Protocol for qPCR of the 16S rRNA gene for microbe detection in germ-free animals and/or quantification
Checking the germ-free status of animals or quantifying the bacterial numbers in a sample can be carried out in a very sensitive and quantative manor using quantitative PCR. This protocol is using primers targetting the V6 as it (and the V3) have properties that make it intrinsically better for qPCR than V4. The use of multiple DNA extraction and/or environmental controls will help establish the baseline level of background reagent contamination and allow empirical decisions on contamination status and/or bacterial quantity. DNA extraction should be capable of recovery of low levels of bacteria (see 16S_SOP_2017.md) and provide a template free of PCR inhibition. Inhibition can be monitored by creating a dilution series of a positive control to ensure consistent quantification across dilutions.
- iTaq™ Universal Probes Supermix (BioRad 1725132)
- CFX384 thermocycler (Biorad)
- 384 Plates for qPCR (Biorad #HSP3865)
- Optically clear Plate Seals (Biorad Microseal ‘B’ #MSB1001)
- 10x Assay mix (prepare 2µM of each oligo below in nuclease-free water)
- 10-fold dilution series of gDNA (from any bacteria). Use the QuBit DNA concentration to calculate 16S copy number based on genome size to genome copy number and rRNA copy number. For example: 1ng of E. lenta DSM 2243 DNA ~ 2.7E5 genome copies and the 16S rRNA copy number is 3, so the first point on a 10-fold dilution series prepared from 10ng/µL gDNA is 8.1E5 16S rRNA copies/µL.

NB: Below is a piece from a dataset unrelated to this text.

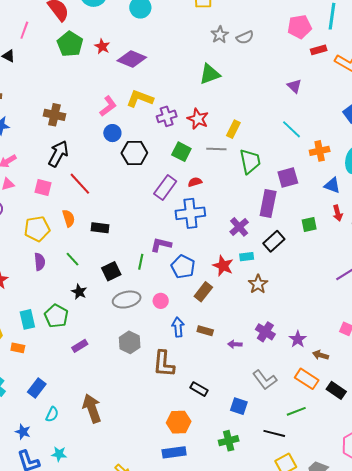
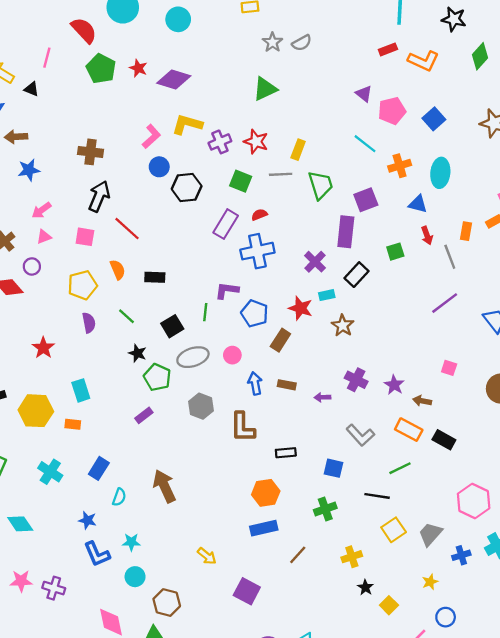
pink pentagon: (299, 27) -> (392, 111), moved
green pentagon: (56, 316) -> (157, 377), moved
black rectangle: (199, 389) -> (286, 453), turned -30

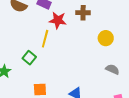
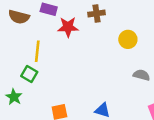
yellow line: (45, 39) -> (37, 51), moved
green square: (29, 58) -> (29, 74), moved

| Oligo | Sequence | Stock [µM] | Working [µM] | Final [nM] |
|---|---|---|---|---|
| 891F | TGGAGCATGTGGTTTAATTCGA | 100 | 2 | 200 |
| 1003R | TGCGGGACTTAACCCAACA | 100 | 2 | 200 |
| 1002P | [6FAM]CACGAGCTGACGACARCCATGCA[BHQ1] | 100 | 2 | 200 |
The master mix we are using has an antibody-mediated hot-start, and as such can be set up at RT in the PCR flow-hood in a 384 well plate. If quantification is desired, the reactions should be set up in triplicate.
| Component | [stock] | µL/rxn | [final] |
|---|---|---|---|
| iTaq Supermix | 2X | 5 | 1X |
| 10X assay mix | 2µM | 1 | 200nM |
| DNA template | variable | 4 | varable |
After setting up the plate, breifly centrifuge to mix and remove air bubbles before transfering to the CFX384.
| Cycle | Temperature (˚C) | Time |
|---|---|---|
| Initial Denaturation | 95 | 5min |
| 40 cycles: | ||
| Denature | 95˚C | 5 sec |
| Anneal/Extend | 60˚C | 15 sec |
| Hold | 4˚C Hold | 0 sec |
When setting up the plate using the BioRad software, select the 384 plate template with all channels (not the FAM/SYBR only) and use the Gnoto_qPCR run template. Using the plate editor, change your standard curves from unknown, to standards and enter the copy number you have calculated.